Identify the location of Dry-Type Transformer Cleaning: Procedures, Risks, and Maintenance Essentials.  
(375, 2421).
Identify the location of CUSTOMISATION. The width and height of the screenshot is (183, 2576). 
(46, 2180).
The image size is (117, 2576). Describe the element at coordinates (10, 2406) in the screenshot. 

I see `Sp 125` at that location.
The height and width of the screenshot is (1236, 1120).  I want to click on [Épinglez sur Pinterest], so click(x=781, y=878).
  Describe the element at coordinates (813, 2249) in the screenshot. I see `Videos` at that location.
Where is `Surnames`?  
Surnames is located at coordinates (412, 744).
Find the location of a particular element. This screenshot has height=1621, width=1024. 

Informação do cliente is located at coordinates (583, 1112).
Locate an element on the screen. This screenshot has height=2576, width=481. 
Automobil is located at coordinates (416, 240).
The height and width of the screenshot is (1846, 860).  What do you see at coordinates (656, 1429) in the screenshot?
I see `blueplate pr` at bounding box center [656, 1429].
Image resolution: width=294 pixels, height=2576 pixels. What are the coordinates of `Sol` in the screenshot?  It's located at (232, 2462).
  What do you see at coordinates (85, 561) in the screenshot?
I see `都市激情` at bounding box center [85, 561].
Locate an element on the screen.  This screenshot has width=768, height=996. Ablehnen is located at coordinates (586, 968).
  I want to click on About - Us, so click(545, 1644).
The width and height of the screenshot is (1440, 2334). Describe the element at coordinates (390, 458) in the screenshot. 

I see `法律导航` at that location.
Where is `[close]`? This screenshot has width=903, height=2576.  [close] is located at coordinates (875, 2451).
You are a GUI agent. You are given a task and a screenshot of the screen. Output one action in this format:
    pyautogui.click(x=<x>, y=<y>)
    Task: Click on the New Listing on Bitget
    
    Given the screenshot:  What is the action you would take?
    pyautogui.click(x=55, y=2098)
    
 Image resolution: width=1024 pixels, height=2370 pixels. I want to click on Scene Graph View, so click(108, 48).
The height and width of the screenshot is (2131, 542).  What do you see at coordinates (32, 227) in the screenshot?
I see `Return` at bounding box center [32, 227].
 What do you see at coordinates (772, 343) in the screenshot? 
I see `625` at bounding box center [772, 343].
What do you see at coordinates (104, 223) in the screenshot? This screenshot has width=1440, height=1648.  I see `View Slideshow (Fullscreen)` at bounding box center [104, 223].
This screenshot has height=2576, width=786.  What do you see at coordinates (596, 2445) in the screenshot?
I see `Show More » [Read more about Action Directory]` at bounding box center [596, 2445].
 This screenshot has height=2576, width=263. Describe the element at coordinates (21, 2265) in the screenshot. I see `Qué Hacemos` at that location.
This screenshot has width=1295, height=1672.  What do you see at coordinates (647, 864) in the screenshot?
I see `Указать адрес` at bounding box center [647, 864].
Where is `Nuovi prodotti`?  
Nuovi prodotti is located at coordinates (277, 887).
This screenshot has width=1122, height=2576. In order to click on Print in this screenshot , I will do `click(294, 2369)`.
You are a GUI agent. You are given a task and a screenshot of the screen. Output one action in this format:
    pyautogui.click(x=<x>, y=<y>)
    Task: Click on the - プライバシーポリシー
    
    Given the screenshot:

PROBLEM DESCRIPTION:
Please output every record exactly as it appears.

TASK OUTPUT:
Identify the location of Dry-Type Transformer Cleaning: Procedures, Risks, and Maintenance Essentials.  
(375, 2421).
Identify the location of CUSTOMISATION. The width and height of the screenshot is (183, 2576). 
(46, 2180).
The image size is (117, 2576). Describe the element at coordinates (10, 2406) in the screenshot. 

I see `Sp 125` at that location.
The height and width of the screenshot is (1236, 1120).  I want to click on [Épinglez sur Pinterest], so click(x=781, y=878).
  Describe the element at coordinates (813, 2249) in the screenshot. I see `Videos` at that location.
Where is `Surnames`?  
Surnames is located at coordinates (412, 744).
Find the location of a particular element. This screenshot has height=1621, width=1024. 

Informação do cliente is located at coordinates (583, 1112).
Locate an element on the screen. This screenshot has height=2576, width=481. 
Automobil is located at coordinates (416, 240).
The height and width of the screenshot is (1846, 860).  What do you see at coordinates (656, 1429) in the screenshot?
I see `blueplate pr` at bounding box center [656, 1429].
Image resolution: width=294 pixels, height=2576 pixels. What are the coordinates of `Sol` in the screenshot?  It's located at (232, 2462).
  What do you see at coordinates (85, 561) in the screenshot?
I see `都市激情` at bounding box center [85, 561].
Locate an element on the screen.  This screenshot has width=768, height=996. Ablehnen is located at coordinates (586, 968).
  I want to click on About - Us, so click(545, 1644).
The width and height of the screenshot is (1440, 2334). Describe the element at coordinates (390, 458) in the screenshot. 

I see `法律导航` at that location.
Where is `[close]`? This screenshot has width=903, height=2576.  [close] is located at coordinates (875, 2451).
You are a GUI agent. You are given a task and a screenshot of the screen. Output one action in this format:
    pyautogui.click(x=<x>, y=<y>)
    Task: Click on the New Listing on Bitget
    
    Given the screenshot:  What is the action you would take?
    pyautogui.click(x=55, y=2098)
    
 Image resolution: width=1024 pixels, height=2370 pixels. I want to click on Scene Graph View, so click(108, 48).
The height and width of the screenshot is (2131, 542).  What do you see at coordinates (32, 227) in the screenshot?
I see `Return` at bounding box center [32, 227].
 What do you see at coordinates (772, 343) in the screenshot? 
I see `625` at bounding box center [772, 343].
What do you see at coordinates (104, 223) in the screenshot? This screenshot has width=1440, height=1648.  I see `View Slideshow (Fullscreen)` at bounding box center [104, 223].
This screenshot has height=2576, width=786.  What do you see at coordinates (596, 2445) in the screenshot?
I see `Show More » [Read more about Action Directory]` at bounding box center [596, 2445].
 This screenshot has height=2576, width=263. Describe the element at coordinates (21, 2265) in the screenshot. I see `Qué Hacemos` at that location.
This screenshot has width=1295, height=1672.  What do you see at coordinates (647, 864) in the screenshot?
I see `Указать адрес` at bounding box center [647, 864].
Where is `Nuovi prodotti`?  
Nuovi prodotti is located at coordinates (277, 887).
This screenshot has width=1122, height=2576. In order to click on Print in this screenshot , I will do `click(294, 2369)`.
You are a GUI agent. You are given a task and a screenshot of the screen. Output one action in this format:
    pyautogui.click(x=<x>, y=<y>)
    Task: Click on the - プライバシーポリシー
    
    Given the screenshot:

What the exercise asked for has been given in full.